Editing the data request

Recall that by “data request,” we mean the linked list of VarlistEntry objects connected through the alternates attribute. The Query stage of the data source traverses this list in breadth-first order until a viable set of alternates is found: if the data specified by one VarlistEntry isn’t available, we try its alternates (if it has any), and if one of those isn’t found, we try its alternates, and so on. “Editing the data request” corresponds to inserting new VarlistEntry objects into this linked list corresponding to the alternatives we want to consider.

Some transformations don’t need to implement edit_request(). For example, ConvertUnitsFunction: units are uniquely determined by the variable name and model’s variable convention; no data source saves multiple copies of the same variable in different units.

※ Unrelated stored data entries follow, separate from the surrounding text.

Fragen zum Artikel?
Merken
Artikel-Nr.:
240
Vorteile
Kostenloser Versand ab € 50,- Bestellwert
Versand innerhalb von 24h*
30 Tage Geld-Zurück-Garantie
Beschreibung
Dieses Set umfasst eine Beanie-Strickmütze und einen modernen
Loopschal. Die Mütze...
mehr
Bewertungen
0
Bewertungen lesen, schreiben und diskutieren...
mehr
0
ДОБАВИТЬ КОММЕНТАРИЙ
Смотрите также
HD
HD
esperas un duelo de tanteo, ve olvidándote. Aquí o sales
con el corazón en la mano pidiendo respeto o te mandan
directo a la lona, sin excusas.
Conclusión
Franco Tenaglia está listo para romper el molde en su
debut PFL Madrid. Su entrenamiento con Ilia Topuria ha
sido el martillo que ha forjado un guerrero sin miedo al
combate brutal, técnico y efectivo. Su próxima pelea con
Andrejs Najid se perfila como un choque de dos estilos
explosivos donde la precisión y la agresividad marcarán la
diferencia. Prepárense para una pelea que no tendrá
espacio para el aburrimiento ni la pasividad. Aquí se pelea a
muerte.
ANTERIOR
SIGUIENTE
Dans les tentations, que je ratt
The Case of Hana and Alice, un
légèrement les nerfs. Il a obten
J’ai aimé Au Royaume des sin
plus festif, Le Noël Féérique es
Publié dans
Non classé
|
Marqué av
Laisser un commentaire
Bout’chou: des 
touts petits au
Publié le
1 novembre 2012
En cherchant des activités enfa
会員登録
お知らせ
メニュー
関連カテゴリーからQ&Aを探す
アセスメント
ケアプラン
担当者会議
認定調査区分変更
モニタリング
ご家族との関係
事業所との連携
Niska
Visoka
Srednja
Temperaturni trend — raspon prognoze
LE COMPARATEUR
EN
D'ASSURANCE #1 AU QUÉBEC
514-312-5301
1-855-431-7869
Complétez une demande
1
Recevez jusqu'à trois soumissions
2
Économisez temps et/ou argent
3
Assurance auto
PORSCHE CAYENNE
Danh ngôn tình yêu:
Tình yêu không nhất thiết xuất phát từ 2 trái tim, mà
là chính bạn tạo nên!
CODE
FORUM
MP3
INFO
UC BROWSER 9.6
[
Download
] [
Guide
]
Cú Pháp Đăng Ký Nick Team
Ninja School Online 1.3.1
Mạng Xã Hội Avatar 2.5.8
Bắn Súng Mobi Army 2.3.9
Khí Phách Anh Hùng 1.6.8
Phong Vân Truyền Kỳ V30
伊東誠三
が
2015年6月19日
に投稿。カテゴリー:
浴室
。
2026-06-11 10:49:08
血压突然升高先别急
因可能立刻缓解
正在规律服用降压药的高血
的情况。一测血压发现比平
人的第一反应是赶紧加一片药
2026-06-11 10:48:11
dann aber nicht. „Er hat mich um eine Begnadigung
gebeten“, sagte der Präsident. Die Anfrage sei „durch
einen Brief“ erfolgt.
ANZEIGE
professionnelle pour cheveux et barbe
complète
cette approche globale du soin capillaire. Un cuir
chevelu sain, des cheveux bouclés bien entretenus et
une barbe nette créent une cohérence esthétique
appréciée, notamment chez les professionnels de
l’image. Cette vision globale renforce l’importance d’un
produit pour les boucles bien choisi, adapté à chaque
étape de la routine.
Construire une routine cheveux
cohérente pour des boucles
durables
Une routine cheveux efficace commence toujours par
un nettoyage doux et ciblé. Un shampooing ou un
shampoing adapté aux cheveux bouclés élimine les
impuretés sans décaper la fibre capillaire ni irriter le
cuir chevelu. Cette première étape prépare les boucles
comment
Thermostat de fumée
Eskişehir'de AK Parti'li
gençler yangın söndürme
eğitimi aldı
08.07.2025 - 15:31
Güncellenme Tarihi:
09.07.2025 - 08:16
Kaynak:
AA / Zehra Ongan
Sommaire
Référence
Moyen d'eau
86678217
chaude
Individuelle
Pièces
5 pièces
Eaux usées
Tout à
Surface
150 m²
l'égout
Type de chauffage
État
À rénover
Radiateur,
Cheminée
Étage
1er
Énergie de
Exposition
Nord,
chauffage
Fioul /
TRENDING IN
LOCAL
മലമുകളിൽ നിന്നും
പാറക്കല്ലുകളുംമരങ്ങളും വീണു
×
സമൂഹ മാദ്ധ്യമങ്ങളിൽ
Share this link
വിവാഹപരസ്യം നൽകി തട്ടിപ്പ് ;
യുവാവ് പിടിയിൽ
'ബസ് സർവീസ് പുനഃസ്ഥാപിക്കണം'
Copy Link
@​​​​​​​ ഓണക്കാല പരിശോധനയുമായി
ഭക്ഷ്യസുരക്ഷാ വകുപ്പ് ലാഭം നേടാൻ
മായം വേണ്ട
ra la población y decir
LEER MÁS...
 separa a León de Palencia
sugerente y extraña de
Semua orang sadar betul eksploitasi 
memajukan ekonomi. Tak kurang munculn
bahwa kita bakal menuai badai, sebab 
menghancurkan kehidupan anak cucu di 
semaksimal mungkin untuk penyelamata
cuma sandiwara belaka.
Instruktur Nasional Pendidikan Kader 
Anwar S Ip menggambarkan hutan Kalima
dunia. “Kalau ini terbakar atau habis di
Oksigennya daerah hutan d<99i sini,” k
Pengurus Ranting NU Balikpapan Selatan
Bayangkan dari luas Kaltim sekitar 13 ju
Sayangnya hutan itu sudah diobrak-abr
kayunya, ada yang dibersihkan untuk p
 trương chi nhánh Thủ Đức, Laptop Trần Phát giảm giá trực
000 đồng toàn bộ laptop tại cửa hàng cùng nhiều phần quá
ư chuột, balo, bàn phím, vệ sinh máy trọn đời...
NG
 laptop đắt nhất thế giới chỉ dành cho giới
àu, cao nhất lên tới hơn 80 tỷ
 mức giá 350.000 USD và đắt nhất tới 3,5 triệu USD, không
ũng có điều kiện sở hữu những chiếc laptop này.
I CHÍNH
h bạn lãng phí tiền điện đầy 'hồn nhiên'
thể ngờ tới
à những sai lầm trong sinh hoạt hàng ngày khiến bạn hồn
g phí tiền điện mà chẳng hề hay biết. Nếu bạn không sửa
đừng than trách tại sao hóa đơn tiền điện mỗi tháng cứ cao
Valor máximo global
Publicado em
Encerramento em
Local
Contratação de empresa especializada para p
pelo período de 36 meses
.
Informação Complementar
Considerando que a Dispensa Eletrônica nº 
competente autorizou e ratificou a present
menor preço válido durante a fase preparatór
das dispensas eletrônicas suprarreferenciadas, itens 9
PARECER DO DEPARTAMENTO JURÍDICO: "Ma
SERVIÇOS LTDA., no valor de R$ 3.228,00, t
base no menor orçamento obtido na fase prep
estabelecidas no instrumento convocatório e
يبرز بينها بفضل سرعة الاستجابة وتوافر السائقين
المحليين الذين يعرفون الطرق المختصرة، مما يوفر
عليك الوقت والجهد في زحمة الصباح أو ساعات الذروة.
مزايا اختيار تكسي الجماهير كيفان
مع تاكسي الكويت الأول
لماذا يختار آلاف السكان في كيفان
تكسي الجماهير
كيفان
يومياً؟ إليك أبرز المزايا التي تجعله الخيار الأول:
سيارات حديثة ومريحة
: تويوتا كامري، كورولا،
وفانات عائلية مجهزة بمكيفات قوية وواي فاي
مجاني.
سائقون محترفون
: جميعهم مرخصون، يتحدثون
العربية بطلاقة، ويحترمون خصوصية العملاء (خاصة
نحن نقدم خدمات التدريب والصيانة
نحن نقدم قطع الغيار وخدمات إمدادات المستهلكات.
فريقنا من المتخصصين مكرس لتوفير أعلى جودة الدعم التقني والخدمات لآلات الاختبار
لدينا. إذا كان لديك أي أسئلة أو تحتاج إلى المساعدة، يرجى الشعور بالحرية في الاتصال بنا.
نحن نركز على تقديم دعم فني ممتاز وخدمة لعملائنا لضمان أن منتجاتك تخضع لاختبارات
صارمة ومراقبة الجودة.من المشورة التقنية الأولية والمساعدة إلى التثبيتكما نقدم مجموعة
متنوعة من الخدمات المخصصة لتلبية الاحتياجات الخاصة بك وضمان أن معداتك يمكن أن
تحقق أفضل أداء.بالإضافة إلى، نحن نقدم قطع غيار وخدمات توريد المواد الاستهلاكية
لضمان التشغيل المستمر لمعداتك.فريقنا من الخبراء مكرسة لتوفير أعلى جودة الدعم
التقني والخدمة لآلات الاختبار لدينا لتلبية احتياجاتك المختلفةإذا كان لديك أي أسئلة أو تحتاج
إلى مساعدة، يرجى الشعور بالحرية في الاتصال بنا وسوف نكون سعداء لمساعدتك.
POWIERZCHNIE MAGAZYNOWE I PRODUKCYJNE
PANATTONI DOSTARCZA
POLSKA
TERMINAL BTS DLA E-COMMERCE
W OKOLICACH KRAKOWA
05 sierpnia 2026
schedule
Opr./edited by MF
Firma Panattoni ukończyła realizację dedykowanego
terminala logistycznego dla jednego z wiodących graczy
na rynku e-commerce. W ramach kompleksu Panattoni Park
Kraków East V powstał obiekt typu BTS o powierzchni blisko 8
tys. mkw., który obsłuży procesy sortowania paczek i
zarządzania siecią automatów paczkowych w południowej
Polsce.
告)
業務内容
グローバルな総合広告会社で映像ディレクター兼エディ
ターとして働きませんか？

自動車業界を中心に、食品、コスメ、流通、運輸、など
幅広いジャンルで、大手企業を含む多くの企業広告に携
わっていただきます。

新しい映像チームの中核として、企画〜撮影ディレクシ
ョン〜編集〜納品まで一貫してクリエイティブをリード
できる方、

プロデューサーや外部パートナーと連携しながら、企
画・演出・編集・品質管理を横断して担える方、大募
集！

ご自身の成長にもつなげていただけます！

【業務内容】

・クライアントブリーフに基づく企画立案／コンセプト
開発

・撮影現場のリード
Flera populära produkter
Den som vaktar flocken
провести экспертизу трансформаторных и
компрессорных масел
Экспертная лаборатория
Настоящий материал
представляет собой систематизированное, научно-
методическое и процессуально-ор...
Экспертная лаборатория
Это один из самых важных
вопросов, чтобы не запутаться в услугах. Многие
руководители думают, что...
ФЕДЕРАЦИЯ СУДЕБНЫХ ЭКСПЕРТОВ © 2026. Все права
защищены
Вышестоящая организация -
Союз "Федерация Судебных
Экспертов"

An simple example of a transformation that implements edit_request() is PrecipRateToFluxFunction: different models and different PODs define precipitation as a rate or as a mass flux. It’s easy to convert between the two, but because it falls outside the scope of the udunits2 library we handle it as a special case here.

A POD that needs precipitation will request it as either a rate or a flux, but because we can convert between the two, we should also add the other quantity as an alternate variable to query. This is done by the edit_request() method: it takes a VarlistEntry v and, if it refers to precipitation rate or flux, returns an edited copy new_v referring to the other quantity (and returning None otherwise.) The decorator edit_request_wrapper() then does the bookkeeping work of inserting new_v after v in the linked list of alternate variables for the POD – because this is the expected scenario for editing the data request, we collect the logic in one place.


Log messages with the ObjectLogTag.NC_HISTORY tag will be copied to the history attribute of the netCDF file written as the output of the preprocessor, in case the user wishes to use these files for a non-MDTF purpose. In general, preprocessor transformations should be verbose in logging, since this section of the code is key to diagnosing problems arising from malformed model data.